2Mais il est à toute autobiographie, récit de vie ou sentiment biographique un écueil, duquel en ressort peut-être l’exigence sourde. Cet écueil est celui de l’épisode manquant, inévitablement dérobé à la maîtrise du narrateur, et qui est celui de la mort3. Écueil véritablement, car la prétention autobiographique, pour autant qu’elle entend dérouler la cohérence d’un cheminement, consiste bien à en maîtriser l’ensemble, car seule est porteuse de sens la globalité du récit. Quelle démonstrativité de soi peut avoir une relation inachevée ? Quel sens un récit dont on ne connaît pas la fin, et cela au double sens du terme : achèvement et, en conséquence, finalité ? Mais comment raconter sa vie, lorsqu’on n’a pas été mort ? Ma toute petite fille, âgée à peine de deux ans, a déposé cet été, sur l’herbe d’un gazon, sa première défécation maîtrisée. Elle s’est retournée vers elle – elle-même pourrait-on dire – avec étonnement, et l’a dénommée sans hésiter et avec un sourire : « Mon bébé. » Aucune conscience claire encore d’aucun détachement de l’être à lui-même, d’aucune mort possible à soi. À l’autre bout du parcours ma mère, âgée de 82 ans, livra à ses enfants assemblés autour de son lit de brève agonie son ultime parole : « Je vous montre le chemin. » Aucun écart ici, ou peu s’en faut, entre la factualité de la mort et son récit. Le corps ou la vie, rassasiés de jours, acceptent et se fondent dans leur finitude.
3Mais entre ces deux lisères il y a, par force, une négociation constante entre le sujet et l’inéluctabilité de son terme, afin d’intégrer cette dernière dans une cohérence narrative. Ce dialogue s’opère globalement dans le cadre de l’identité narrative du sujet. C’est-à-dire non seulement dans le cadre de récits simples, lisibles au premier contour, mais aussi dans l’entrelacement, la solidarisation de l’ensemble des récits au sein desquels tout sujet est pris : récits intime, familial, social, historique, Grand Récit, entendant par cette dernière dénomination les récits à l’horizon descriptif le plus large, eschatologiques, universalisants, plus englobants que le récit historique lui-même.
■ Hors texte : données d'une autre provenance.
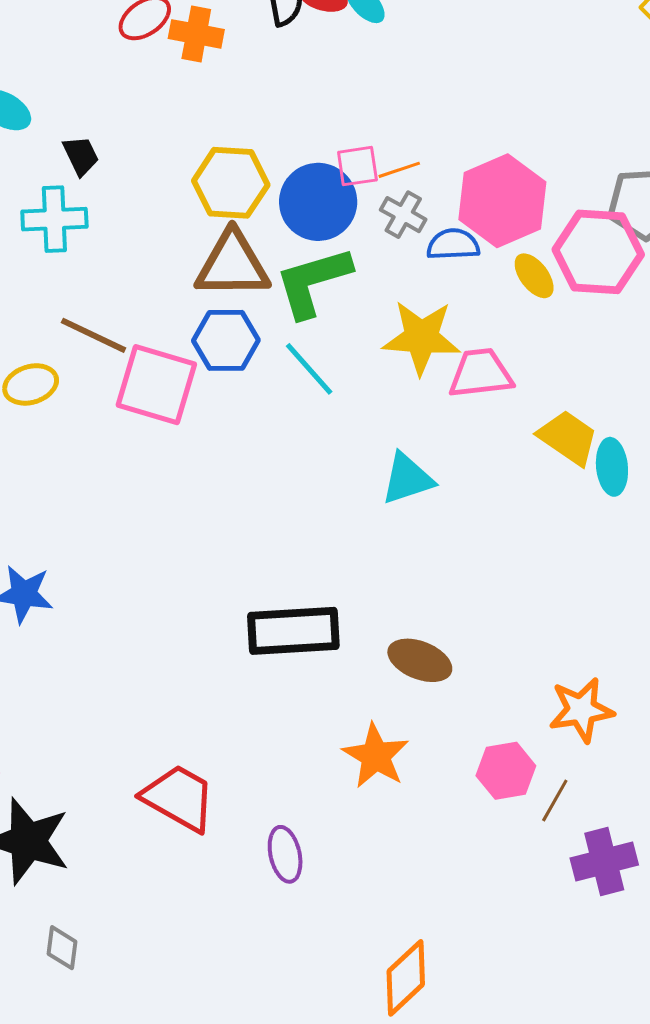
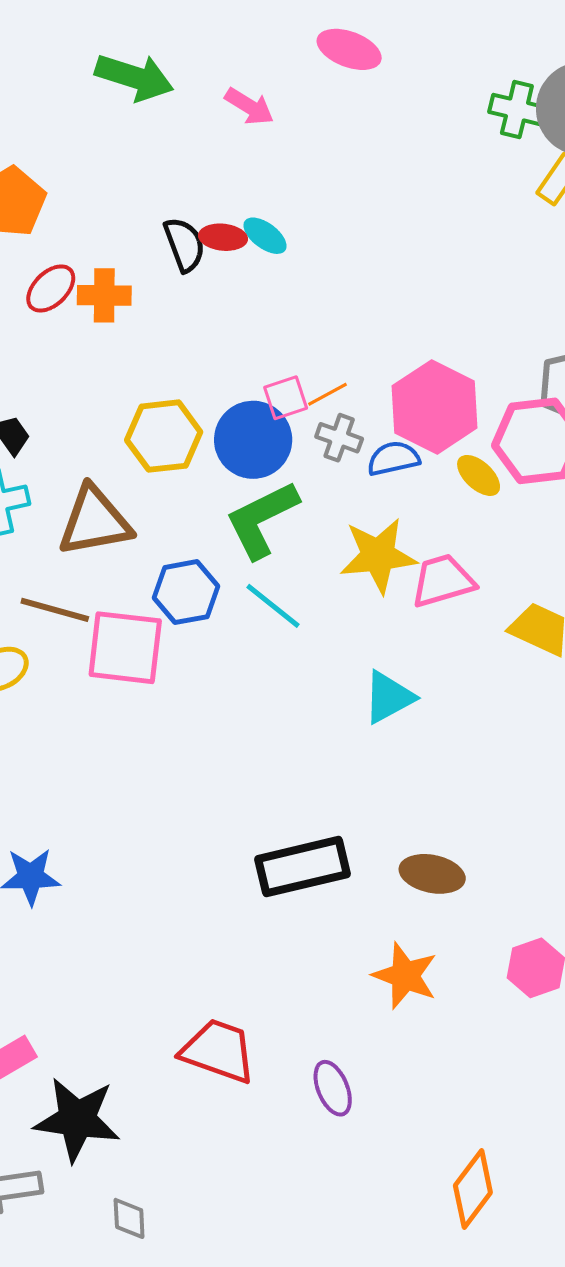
brown triangle: (232, 265) -> (95, 521), moved

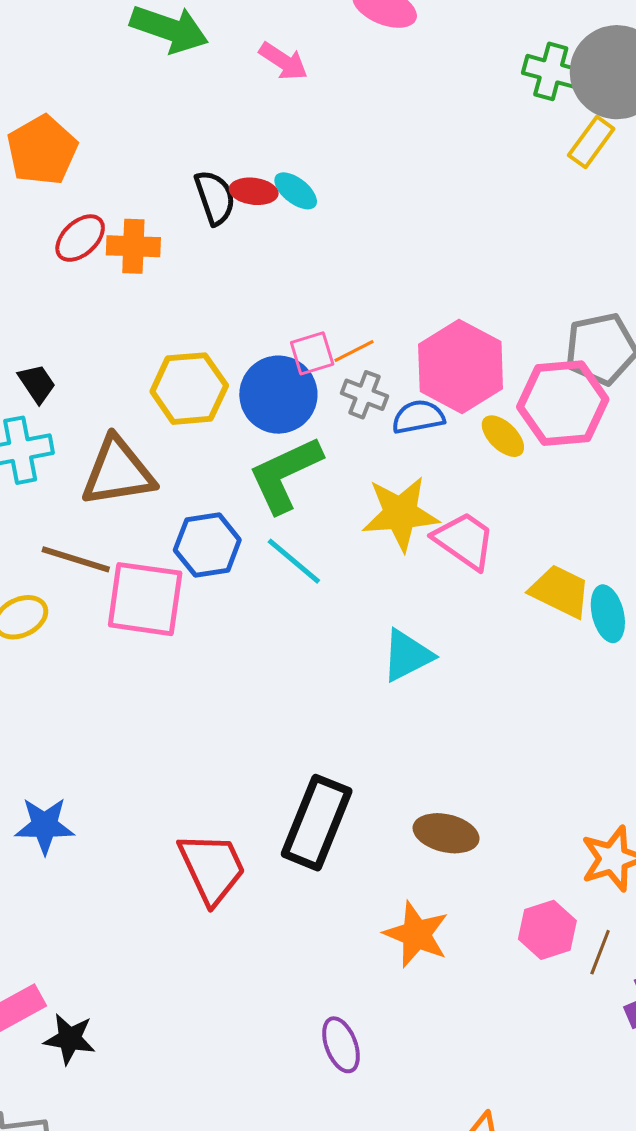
pink trapezoid: (443, 581) -> (464, 540), turned 50
black rectangle: (302, 867) -> (317, 823), turned -56
red trapezoid: (218, 1051) -> (212, 868), moved, turned 44
black star: (77, 1119) -> (70, 1039), moved, size x0.6

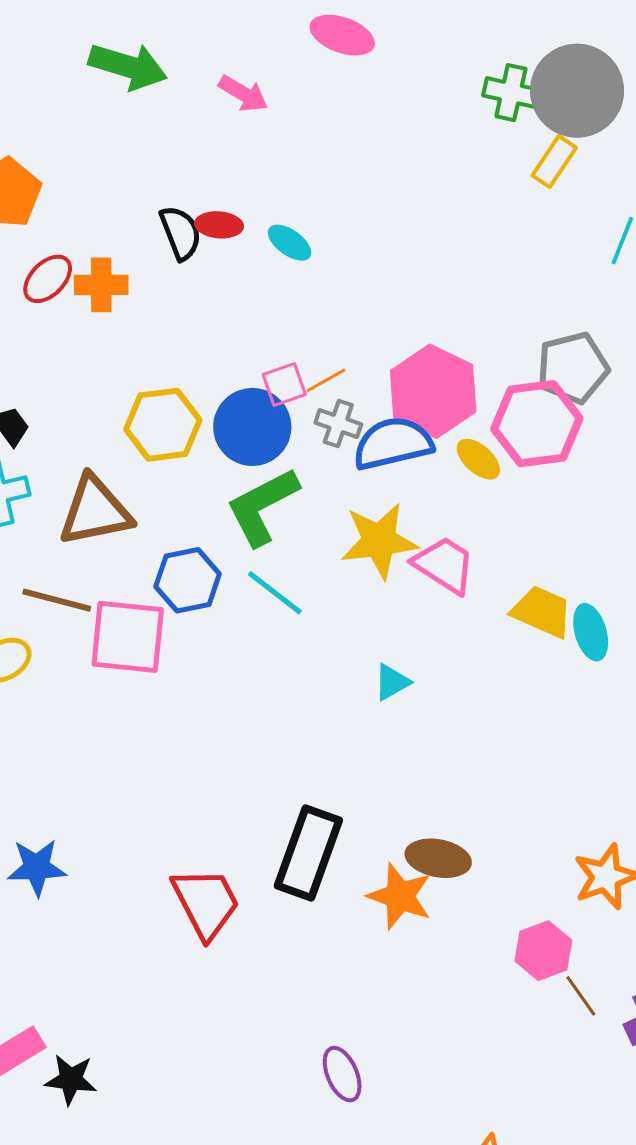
cyan ellipse: (296, 191) -> (290, 243), moved
blue semicircle: (418, 417) -> (393, 443), size x1.5
cyan triangle: (407, 655) -> (392, 682), size x0.7
orange star: (416, 934) -> (400, 896), moved
brown line: (600, 952) -> (581, 996), moved, turned -54

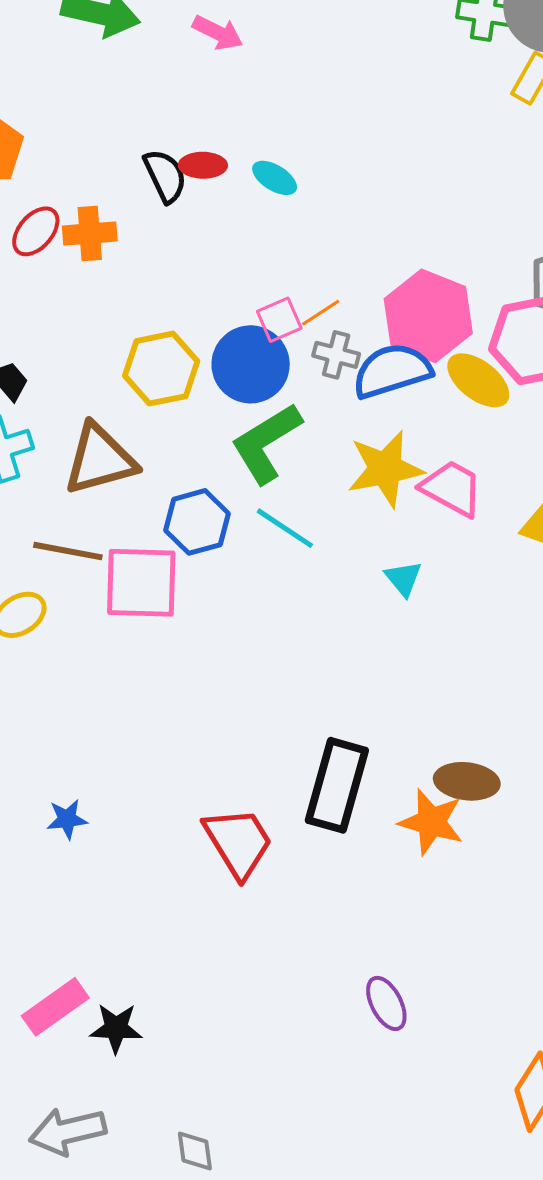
yellow ellipse: (478, 459) -> (478, 380), size x1.4
cyan triangle: (392, 682) -> (403, 578), moved, turned -36
blue star: (37, 867) -> (67, 819), size x0.7

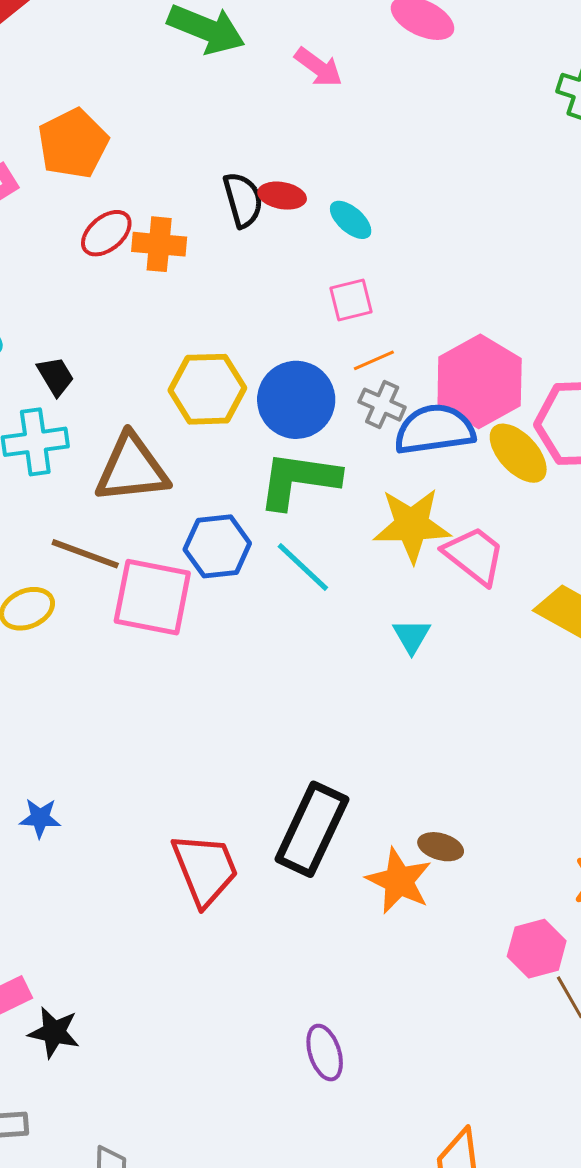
pink square: (279, 320) -> (351, 300), moved
green L-shape: (266, 443) -> (299, 480), turned 30
brown ellipse: (467, 781) -> (441, 847), size x0.7

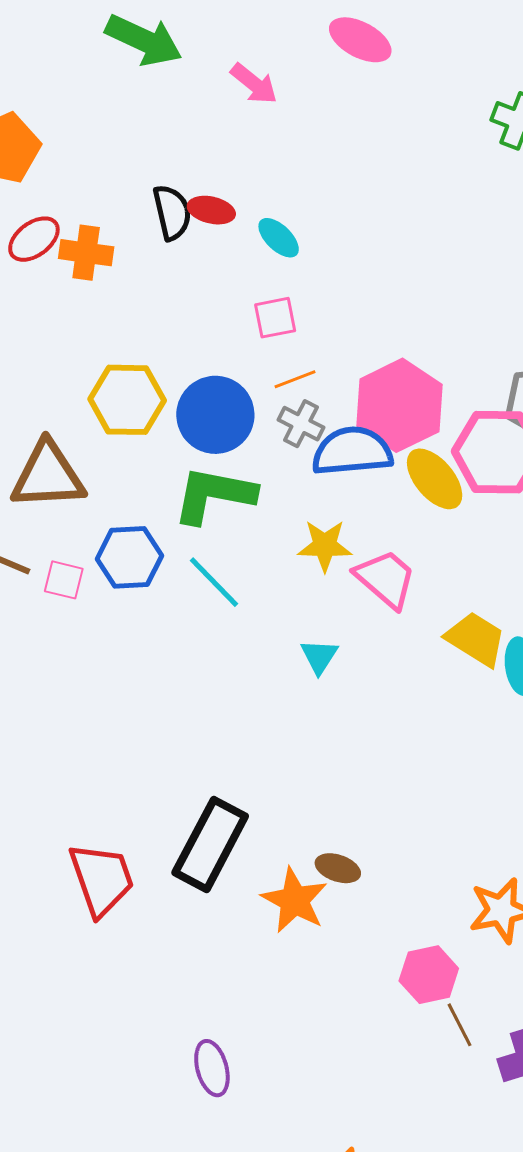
yellow star: (412, 525) -> (325, 546), size x0.7
pink square: (152, 597) -> (64, 580), moved, size x0.5

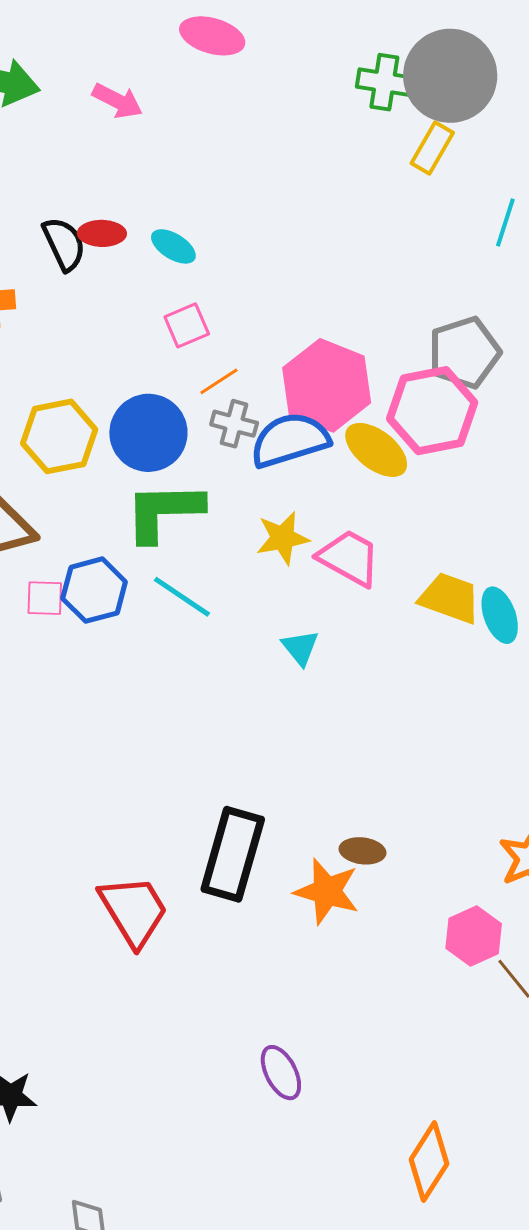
pink square: (64, 580) -> (45, 598), moved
4La mort lorsqu’elle reste présumée lointaine, lorsqu’elle est un motif du récit sans danger pour la vie, est amplement jouée, au sens premier du terme. Pan ! Pan ! Je suis mort ! Quel plaisir que de mourir et remourir cent fois, glorieux d’être tombé et de revivre encore, retourner au combat fort des morts accomplies, et de se relever vivant, cow-boy ou indien selon que l’on sera, qui sait, plus tard, gendarme ou insoumis. Ne faut-il pas mourir pour être un héros ? Cette nécessité, qui apparaît ici comme anodine, traverse pourtant, comme une exigence latente majeure, nombre des représentations intimes du vécu biographique, et cela jusque dans l’âge adulte. Car le fait d’avoir été mort apparaît comme nécessaire à la complétude du récit – un récit certes littéralement déchronologisé – et à la force du vivant. Accompli de sa mort. L’on ne meurt pas deux fois. C’est là une donnée qui, quoique convoquant ici des sources fort menues, se retrouve dans bien des témoignages plus saillants d’ordre anthropologique4.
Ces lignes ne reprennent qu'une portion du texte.